Aims and objectives
During the nineteenth century, Matanzas became the centre of Cuban sugar production, which influenced a high demand for slave labour. The territory became the major destination for African slaves in Cuba. This explains why Matanzas currently holds the most valuable documents related to the history of enslaved Africans and their descendants in Cuba. Matanzas' records are among the longest serial data available for the history of Africans in Cuba. The region's archives are very rich in all kind of information on the African populations living in Matanzas, beginning in the early 16th century to the end of the 19th century, including demographic statistics, information on ethnicity, resistance, occupations, property, economy of free and enslaved Africans, etc. Colonial Spanish administration, churches, estates, and notaries offices originated this documentation.
These materials are unique and their condition perilous. Most of the collections are about to disappear, due to the extremely bad conditions in which they are deposited. Cuba's weather is hot and wet, which makes conservation a difficult task. Matanzas' archives lack financing and therefore do not have access to the necessary technology. The reality is that the vast holdings of this region are deteriorating at an alarming rate. Nature and negligence are together creating an urgent need to rescue this important part of Cuban and slavery history. Conservation work and infrastructure reform at the Matanzas' archives would take much time and resources. Unfortunately, in the short and middle term, the only strategy available at the Matanzas' archives is digitisation.
The main objective of the Pilot Project will be concentrated in exploring the most important archives in Matanzas Province, Cuba, containing the most important collections on African slaves and their descendants. These archives are: 1) Archivo Provincial de Matanzas, 2) Archivos Parroquiales de Matanzas, 3) Archivo Histórico Municipal de Cárdenas, 4) Archivo Histórico Municipal de Colón.
The Pilot Project would identify the bodies of endangered, rich, under-utilised, and at-risk documents on Africans and persons of African descent in the archives above mentioned. It would focus on training in digitisation techniques to the staff on the archives above mentioned. During this phase, some of the documents already identified would be digitised.
The Pilot Project would also generate a detailed inventory of the documents identified as at risk. The digitisation of some of these documents would be continued to carry out, as a continuity of the training process of the archival staffs. This would facilitate the feasibility of a future major project of digitisation of all the material already identified.
The final objective would involve the creation of a database with all the material identified and all the documents digitised. The database and copies of all the material would be delivered to the British Library and the archives involved in the Pilot Project.
During the project, under the supervision of the grant holder, a local research team was organised to carry out works at the archives of the province of Matanzas in Cuba. The team was pleased that some major accomplishments had been achieved by the end of the grant period.
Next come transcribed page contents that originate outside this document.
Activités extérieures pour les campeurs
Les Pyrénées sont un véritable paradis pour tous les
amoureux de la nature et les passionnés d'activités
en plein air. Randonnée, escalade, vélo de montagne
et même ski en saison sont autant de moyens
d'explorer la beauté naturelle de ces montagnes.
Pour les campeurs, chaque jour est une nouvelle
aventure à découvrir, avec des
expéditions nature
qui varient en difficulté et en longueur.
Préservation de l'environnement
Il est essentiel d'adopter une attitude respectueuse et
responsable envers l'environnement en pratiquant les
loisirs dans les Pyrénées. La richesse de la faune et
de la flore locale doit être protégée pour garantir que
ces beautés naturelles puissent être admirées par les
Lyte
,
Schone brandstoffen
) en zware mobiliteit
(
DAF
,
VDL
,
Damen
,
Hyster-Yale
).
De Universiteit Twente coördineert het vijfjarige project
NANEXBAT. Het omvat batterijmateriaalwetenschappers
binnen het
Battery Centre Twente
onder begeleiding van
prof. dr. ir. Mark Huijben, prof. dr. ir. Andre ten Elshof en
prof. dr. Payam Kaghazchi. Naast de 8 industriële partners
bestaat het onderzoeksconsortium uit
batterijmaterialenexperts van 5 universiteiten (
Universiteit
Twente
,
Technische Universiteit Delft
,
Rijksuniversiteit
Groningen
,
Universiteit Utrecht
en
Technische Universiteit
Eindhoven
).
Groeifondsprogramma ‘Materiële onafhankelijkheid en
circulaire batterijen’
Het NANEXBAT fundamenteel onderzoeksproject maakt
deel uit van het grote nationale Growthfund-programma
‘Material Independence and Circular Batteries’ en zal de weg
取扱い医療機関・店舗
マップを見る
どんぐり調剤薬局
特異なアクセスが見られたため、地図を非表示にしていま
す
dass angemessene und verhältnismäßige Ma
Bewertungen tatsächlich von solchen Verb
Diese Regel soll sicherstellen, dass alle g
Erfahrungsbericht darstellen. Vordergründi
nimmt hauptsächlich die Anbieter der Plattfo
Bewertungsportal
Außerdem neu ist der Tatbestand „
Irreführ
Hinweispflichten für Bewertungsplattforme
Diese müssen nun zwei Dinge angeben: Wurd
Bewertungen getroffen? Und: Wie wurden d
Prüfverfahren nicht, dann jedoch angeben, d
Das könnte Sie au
At the three archives where works were performed, the team identified bodies of endangered, rich, under-utilized, and at-risk documents on Africans and persons of African descent.
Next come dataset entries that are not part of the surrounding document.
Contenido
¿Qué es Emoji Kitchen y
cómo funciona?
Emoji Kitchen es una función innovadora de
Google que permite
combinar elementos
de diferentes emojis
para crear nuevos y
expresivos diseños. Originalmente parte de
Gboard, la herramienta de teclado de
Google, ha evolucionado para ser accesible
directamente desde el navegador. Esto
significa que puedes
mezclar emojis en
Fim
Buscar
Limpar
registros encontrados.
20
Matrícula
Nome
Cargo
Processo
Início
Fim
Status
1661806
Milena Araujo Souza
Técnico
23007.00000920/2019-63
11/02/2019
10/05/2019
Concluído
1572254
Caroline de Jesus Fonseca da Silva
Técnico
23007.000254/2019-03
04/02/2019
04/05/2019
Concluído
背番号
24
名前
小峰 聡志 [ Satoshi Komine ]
The pilot project’s staff spent some time teaching the basics in the use of digital cameras and computers to staff in the archives.
The documents digitized at the archives were carefully indexed, facilitating the feasibility of a future major digitisation project of all the material already identified. In this first stage, some of the collections identified were listed due to the fact that most of them have never been inventoried. The listing will be continued during a future major project.
Approximately 48,000 files were identified as endangered, rich, under-utilized, and at-risk on Africans and persons of African descent. Due to the deteriorating conditions of the documents identified by this project they must be digitised soon otherwise they would be lost forever.
A total of 4,360 digital images were created and indexed as an outcome of this pilot project.